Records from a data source

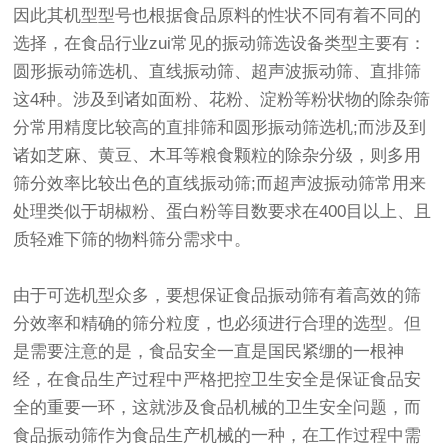
因此其机型型号也根据食品原料的性状不同有着不同的
选择，在食品行业zui常见的振动筛选设备类型主要有：
圆形振动筛选机、
直线振动筛
、
超声波振动筛
、直排筛
这4种。涉及到诸如面粉、花粉、淀粉等粉状物的除杂筛
分常用精度比较高的直排筛和圆形振动筛选机;而涉及到
诸如芝麻、黄豆、木耳等粮食颗粒的除杂分级，则多用
筛分效率比较出色的
直线振动筛
;而
超声波振动筛
常用来
处理类似于胡椒粉、蛋白粉等目数要求在400目以上、且
质轻难下筛的物料筛分需求中。
由于可选机型众多，要想保证食品振动筛有着高效的筛
分效率和精确的筛分粒度，也必须进行合理的选型。但
是需要注意的是，食品安全一直是国民紧绷的一根神
经，在食品生产过程中严格把控卫生安全是保证食品安
全的重要一环，这就涉及食品机械的卫生安全问题，而
食品振动筛作为食品生产机械的一种，在工作过程中需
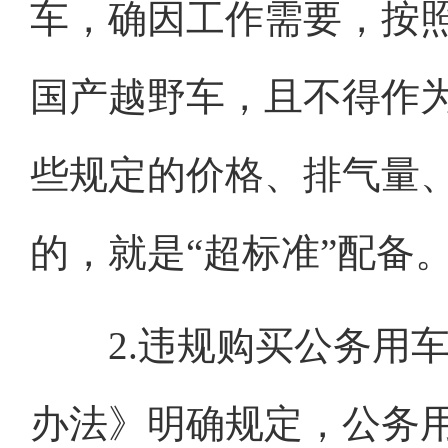
车，确因工作需要，按
国产越野车，且不得作
些规定的价格、排气量
的，就是“超标准”配备
2.违规购买公务用车
办法》明确规定，公务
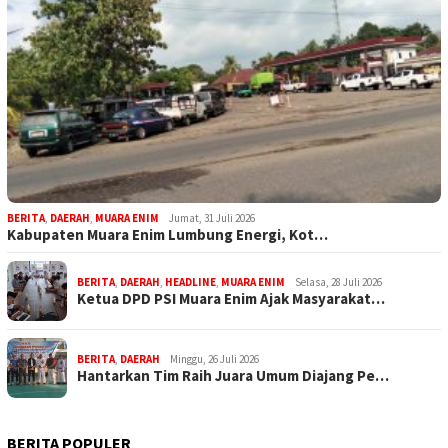
BERITA
,
DAERAH
,
MUARA ENIM
Jumat, 31 Juli 2026
Kabupaten Muara Enim Lumbung Energi, Kot…
BERITA
,
DAERAH
,
HEADLINE
,
MUARA ENIM
Selasa, 28 Juli 2026
Ketua DPD PSI Muara Enim Ajak Masyarakat…
BERITA
,
DAERAH
Minggu, 26 Juli 2026
Hantarkan Tim Raih Juara Umum Diajang Pe…
BERITA POPULER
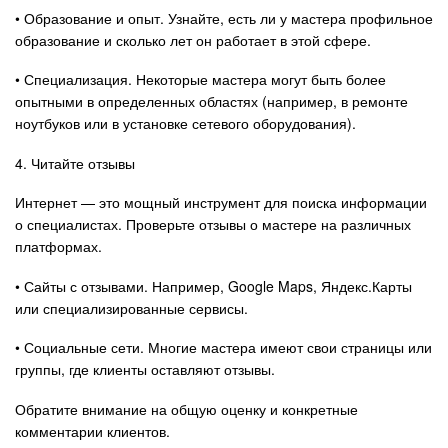
• Образование и опыт. Узнайте, есть ли у мастера профильное
образование и сколько лет он работает в этой сфере.
• Специализация. Некоторые мастера могут быть более
опытными в определенных областях (например, в ремонте
ноутбуков или в установке сетевого оборудования).
4. Читайте отзывы
Интернет — это мощный инструмент для поиска информации
о специалистах. Проверьте отзывы о мастере на различных
платформах.
• Сайты с отзывами. Например, Google Maps, Яндекс.Карты
или специализированные сервисы.
• Социальные сети. Многие мастера имеют свои страницы или
группы, где клиенты оставляют отзывы.
Обратите внимание на общую оценку и конкретные
комментарии клиентов.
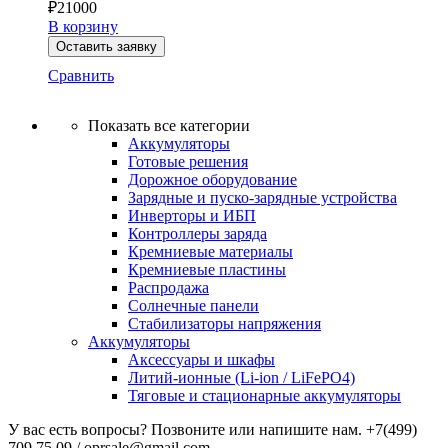
₽
21000
В корзину
Оставить заявку
Сравнить
Показать все категории
Аккумуляторы
Готовые решения
Дорожное оборудование
Зарядные и пуско-зарядные устройства
Инверторы и ИБП
Контроллеры заряда
Кремниевые материалы
Кремниевые пластины
Распродажа
Солнечные панели
Стабилизаторы напряжения
Аккумуляторы
Аксессуары и шкафы
Литий-ионные (Li-ion / LiFePO4)
Тяговые и стационарные аккумуляторы
У вас есть вопросы? Позвоните или напишите нам.
+7(499)
709 75 09 / oprsale@gmail.com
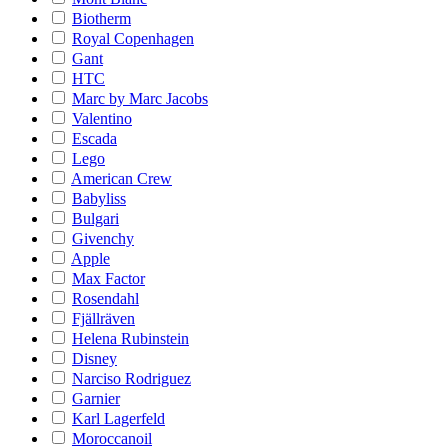
Biotherm
Royal Copenhagen
Gant
HTC
Marc by Marc Jacobs
Valentino
Escada
Lego
American Crew
Babyliss
Bulgari
Givenchy
Apple
Max Factor
Rosendahl
Fjällräven
Helena Rubinstein
Disney
Narciso Rodriguez
Garnier
Karl Lagerfeld
Moroccanoil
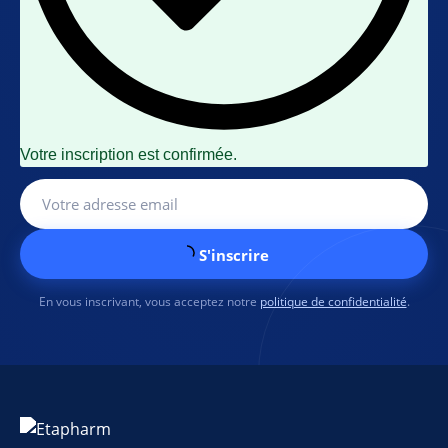
Votre inscription est confirmée.
S'inscrire
En vous inscrivant, vous acceptez notre
politique de confidentialité
.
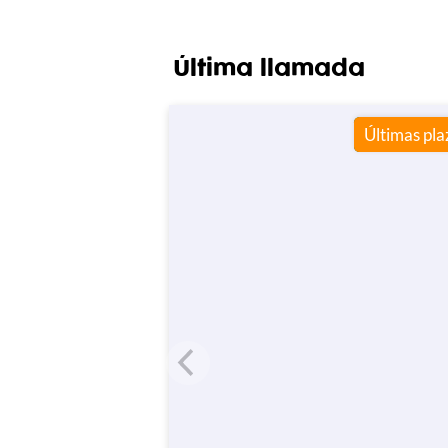
Última llamada
Últimas pla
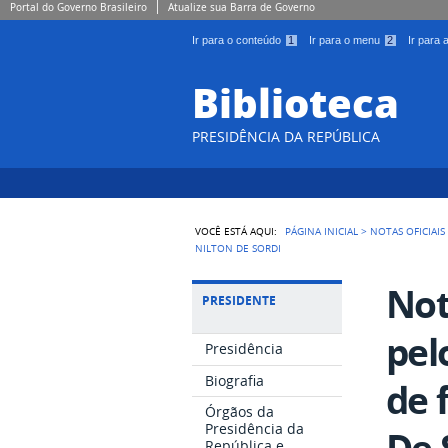
Portal do Governo Brasileiro
Atualize sua Barra de Governo
Ir para o conteúdo
1
Ir para o menu
2
Ir para
Biblioteca
PRESIDÊNCIA DA REPÚBLICA
VOCÊ ESTÁ AQUI:
PÁGINA INICIAL
>
NOTAS OFICIAIS
NILTON DE SORDI
Not
PRESIDENTE
pel
Presidência
Biografia
de 
Órgãos da
Presidência da
De 
República e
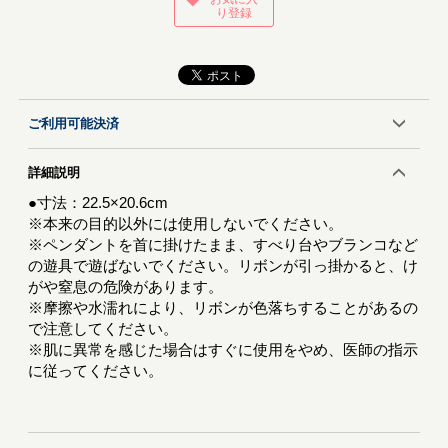
り登録
ご利用可能決済
詳細説明
●寸法：22.5×20.6cm
※本来の目的以外には使用しないでください。
※ペンダントを首に掛けたまま、すべり台やブランコなど
の遊具で遊ばないでください。リボンが引っ掛かると、け
がや窒息の危険があります。
※摩擦や水濡れにより、リボンが色落ちすることがあるの
で注意してください。
※肌に異常を感じた場合はすぐに使用をやめ、医師の指示
に従ってください。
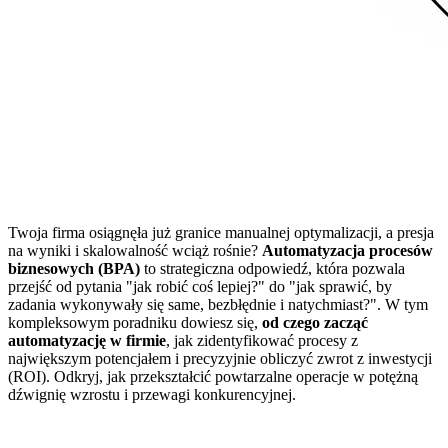
Twoja firma osiągnęła już granice manualnej optymalizacji, a presja
na wyniki i skalowalność wciąż rośnie?
Automatyzacja procesów
biznesowych (BPA)
to strategiczna odpowiedź, która pozwala
przejść od pytania "jak robić coś lepiej?" do "jak sprawić, by
zadania wykonywały się same, bezbłędnie i natychmiast?". W tym
kompleksowym poradniku dowiesz się,
od czego zacząć
automatyzację w firmie
, jak zidentyfikować procesy z
największym potencjałem i precyzyjnie obliczyć zwrot z inwestycji
(ROI). Odkryj, jak przekształcić powtarzalne operacje w potężną
dźwignię wzrostu i przewagi konkurencyjnej.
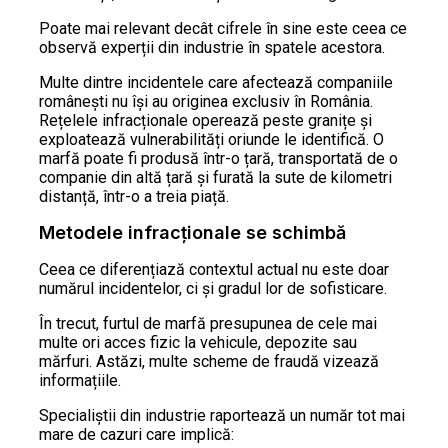
Poate mai relevant decât cifrele în sine este ceea ce
observă experții din industrie în spatele acestora.
Multe dintre incidentele care afectează companiile
românești nu își au originea exclusiv în România.
Rețelele infracționale operează peste granițe și
exploatează vulnerabilități oriunde le identifică. O
marfă poate fi produsă într-o țară, transportată de o
companie din altă țară și furată la sute de kilometri
distanță, într-o a treia piață.
Metodele infracționale se schimbă
Ceea ce diferențiază contextul actual nu este doar
numărul incidentelor, ci și gradul lor de sofisticare.
În trecut, furtul de marfă presupunea de cele mai
multe ori acces fizic la vehicule, depozite sau
mărfuri. Astăzi, multe scheme de fraudă vizează
informațiile.
Specialiștii din industrie raportează un număr tot mai
mare de cazuri care implică:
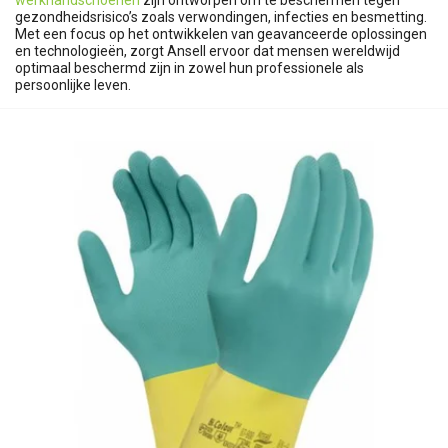
werkhandschoenen
zijn ontworpen om te beschermen tegen
gezondheidsrisico’s zoals verwondingen, infecties en besmetting.
Met een focus op het ontwikkelen van geavanceerde oplossingen
en technologieën, zorgt Ansell ervoor dat mensen wereldwijd
optimaal beschermd zijn in zowel hun professionele als
persoonlijke leven.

Description of the task
Exactly the lines from the start of the entries above through the line with "分效率和精确的筛分粒度，也必须进行合理的选型。但" should be reproduced, and nothing else; drop the pictures.

Exercise output
因此其机型型号也根据食品原料的性状不同有着不同的
选择，在食品行业zui常见的振动筛选设备类型主要有：
圆形振动筛选机、
直线振动筛
、
超声波振动筛
、直排筛
这4种。涉及到诸如面粉、花粉、淀粉等粉状物的除杂筛
分常用精度比较高的直排筛和圆形振动筛选机;而涉及到
诸如芝麻、黄豆、木耳等粮食颗粒的除杂分级，则多用
筛分效率比较出色的
直线振动筛
;而
超声波振动筛
常用来
处理类似于胡椒粉、蛋白粉等目数要求在400目以上、且
质轻难下筛的物料筛分需求中。
由于可选机型众多，要想保证食品振动筛有着高效的筛
分效率和精确的筛分粒度，也必须进行合理的选型。但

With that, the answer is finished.